§ **PROBLEM TO SOLVE**: Set down exactly each line of the entries below, beginning at the one that contains "SMS Terms and" and ending at the last, and no others.

§ **STUDY MATERIAL**:

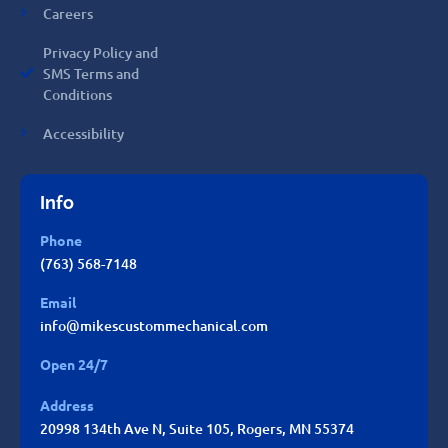
Careers
Privacy Policy and
SMS Terms and
Conditions
Accessibility
Info
Phone
(763) 568-7148
Email
info@mikescustommechanical.com
Open 24/7
Address
20998 134th Ave N, Suite 105, Rogers, MN 55374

§ **ANSWER BELOW**:
SMS Terms and
Conditions
Accessibility
Info
Phone
(763) 568-7148
Email
info@mikescustommechanical.com
Open 24/7
Address
20998 134th Ave N, Suite 105, Rogers, MN 55374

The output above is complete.